Structuring CLAUDE.md across a monorepo

Where to put what when one repo holds many packages. Global vs project vs per-package CLAUDE.md files, token budgets, and the load order that prevents drift.

The first CLAUDE.md I ever wrote was for a single-package Astro site. It was maybe forty lines. Half of it was “here is the stack, here is how you deploy it,” and the other half was a handful of rules I’d caught myself repeating in chat. It worked. Every new Claude Code session started off oriented in roughly the right direction, and I stopped explaining the deploy script for the fiftieth time.

Then I started working in a monorepo — one repo, four packages, each with its own stack and its own conventions — and the same approach fell over. The root CLAUDE.md grew to 300 lines. Then 500. I was pasting the Postgres schema into it. I was listing every npm script. I was documenting conventions that only applied to one of the four packages, which meant every session on every package was loading instructions that didn’t apply.

The problem has a shape, and the shape has a fix. This post is about where CLAUDE.md files should live in a monorepo, what goes in each one, and why the naive approach (“everything in the root”) is the most expensive wrong answer you can pick.

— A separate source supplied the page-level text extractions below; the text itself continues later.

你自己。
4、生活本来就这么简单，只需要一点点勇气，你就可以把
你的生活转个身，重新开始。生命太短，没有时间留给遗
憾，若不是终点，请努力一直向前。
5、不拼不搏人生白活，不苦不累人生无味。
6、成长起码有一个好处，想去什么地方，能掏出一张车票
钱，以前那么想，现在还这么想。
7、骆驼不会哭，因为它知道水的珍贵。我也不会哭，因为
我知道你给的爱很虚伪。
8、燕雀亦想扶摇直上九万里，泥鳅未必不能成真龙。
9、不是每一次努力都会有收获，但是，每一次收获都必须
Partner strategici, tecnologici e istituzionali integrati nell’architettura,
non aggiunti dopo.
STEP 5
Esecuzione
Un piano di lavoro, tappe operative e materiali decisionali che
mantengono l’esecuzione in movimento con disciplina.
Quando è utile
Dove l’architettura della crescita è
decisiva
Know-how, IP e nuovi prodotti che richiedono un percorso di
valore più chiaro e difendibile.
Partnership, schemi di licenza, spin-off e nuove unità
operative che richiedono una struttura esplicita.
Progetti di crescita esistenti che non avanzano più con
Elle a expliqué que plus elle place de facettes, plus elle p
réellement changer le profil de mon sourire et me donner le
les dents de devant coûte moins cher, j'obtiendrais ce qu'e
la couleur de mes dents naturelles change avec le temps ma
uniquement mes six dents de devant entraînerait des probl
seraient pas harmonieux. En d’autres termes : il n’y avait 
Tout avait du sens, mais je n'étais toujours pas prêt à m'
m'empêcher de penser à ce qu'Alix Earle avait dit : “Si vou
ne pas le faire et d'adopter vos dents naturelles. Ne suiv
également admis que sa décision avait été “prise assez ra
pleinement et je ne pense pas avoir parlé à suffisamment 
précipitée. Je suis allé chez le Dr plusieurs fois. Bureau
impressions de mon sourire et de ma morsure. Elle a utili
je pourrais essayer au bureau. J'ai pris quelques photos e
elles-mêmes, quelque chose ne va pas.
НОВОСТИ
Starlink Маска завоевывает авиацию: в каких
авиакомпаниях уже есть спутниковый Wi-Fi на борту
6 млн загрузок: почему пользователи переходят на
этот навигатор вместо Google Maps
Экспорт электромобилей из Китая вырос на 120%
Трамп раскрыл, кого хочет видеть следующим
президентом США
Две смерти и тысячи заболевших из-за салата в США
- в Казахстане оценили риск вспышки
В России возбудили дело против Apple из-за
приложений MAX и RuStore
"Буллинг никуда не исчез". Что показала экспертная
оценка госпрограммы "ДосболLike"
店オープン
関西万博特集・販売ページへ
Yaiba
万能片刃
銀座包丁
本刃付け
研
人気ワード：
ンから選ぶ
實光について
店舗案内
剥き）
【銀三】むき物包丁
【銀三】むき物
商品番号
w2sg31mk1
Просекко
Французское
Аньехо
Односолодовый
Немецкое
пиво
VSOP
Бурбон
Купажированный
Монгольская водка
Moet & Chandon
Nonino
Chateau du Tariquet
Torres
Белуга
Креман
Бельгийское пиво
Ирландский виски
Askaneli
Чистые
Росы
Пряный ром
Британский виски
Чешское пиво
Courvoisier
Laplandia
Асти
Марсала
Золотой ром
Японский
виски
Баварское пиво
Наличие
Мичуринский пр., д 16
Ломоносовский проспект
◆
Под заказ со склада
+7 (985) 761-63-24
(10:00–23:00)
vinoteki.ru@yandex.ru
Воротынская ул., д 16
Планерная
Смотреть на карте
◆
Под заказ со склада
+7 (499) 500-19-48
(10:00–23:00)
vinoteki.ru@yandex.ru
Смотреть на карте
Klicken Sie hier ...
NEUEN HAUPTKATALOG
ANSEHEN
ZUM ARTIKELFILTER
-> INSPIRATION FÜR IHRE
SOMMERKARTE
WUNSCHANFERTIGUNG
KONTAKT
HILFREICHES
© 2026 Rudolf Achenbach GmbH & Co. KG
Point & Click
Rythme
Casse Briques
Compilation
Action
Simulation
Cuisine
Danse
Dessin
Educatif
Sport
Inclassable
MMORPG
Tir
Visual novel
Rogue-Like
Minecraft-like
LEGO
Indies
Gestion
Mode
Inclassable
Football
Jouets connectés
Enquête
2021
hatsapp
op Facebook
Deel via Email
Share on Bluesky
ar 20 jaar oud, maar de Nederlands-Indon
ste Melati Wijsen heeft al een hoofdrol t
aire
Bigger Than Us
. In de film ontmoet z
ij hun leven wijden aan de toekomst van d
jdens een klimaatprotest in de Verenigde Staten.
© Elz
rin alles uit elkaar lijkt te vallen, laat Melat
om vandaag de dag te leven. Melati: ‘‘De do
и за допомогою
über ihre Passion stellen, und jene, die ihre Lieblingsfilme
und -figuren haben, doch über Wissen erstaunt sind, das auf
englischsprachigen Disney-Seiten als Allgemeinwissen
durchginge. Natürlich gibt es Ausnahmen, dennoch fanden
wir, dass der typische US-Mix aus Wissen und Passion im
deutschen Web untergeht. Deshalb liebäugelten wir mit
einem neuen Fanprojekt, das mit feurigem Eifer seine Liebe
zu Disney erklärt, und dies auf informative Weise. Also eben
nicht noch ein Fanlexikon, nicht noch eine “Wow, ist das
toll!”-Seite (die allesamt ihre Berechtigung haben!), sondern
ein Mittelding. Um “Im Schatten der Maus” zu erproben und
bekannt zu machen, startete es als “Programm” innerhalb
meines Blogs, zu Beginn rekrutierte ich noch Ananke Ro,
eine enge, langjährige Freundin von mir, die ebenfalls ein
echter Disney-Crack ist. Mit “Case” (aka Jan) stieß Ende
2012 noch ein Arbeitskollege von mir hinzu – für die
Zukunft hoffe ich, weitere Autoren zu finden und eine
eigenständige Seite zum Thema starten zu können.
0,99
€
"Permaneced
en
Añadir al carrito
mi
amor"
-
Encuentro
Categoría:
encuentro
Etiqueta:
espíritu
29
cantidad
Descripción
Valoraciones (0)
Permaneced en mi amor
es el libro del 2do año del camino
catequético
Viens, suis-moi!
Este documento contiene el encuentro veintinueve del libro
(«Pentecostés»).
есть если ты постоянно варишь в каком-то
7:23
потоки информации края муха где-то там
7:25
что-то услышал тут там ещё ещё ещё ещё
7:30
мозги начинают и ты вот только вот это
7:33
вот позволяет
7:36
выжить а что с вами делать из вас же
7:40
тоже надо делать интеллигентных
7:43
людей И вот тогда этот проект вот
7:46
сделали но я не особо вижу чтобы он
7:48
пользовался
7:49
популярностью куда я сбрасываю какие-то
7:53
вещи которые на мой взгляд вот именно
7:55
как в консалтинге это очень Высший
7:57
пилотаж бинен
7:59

The problem: one root, many packages, one context window

A monorepo violates an assumption that a single-package CLAUDE.md quietly depends on: that “this repo” and “this project” are the same thing. In a monorepo they are not. The repo is the unit of version control. The package is the unit of work. When I’m editing packages/db/, I care about Postgres, Drizzle, migration scripts, and seed data. When I’m editing apps/web/, I care about Astro, Tailwind, and the deploy pipeline. These are different briefings. Putting them in the same file means every session gets both.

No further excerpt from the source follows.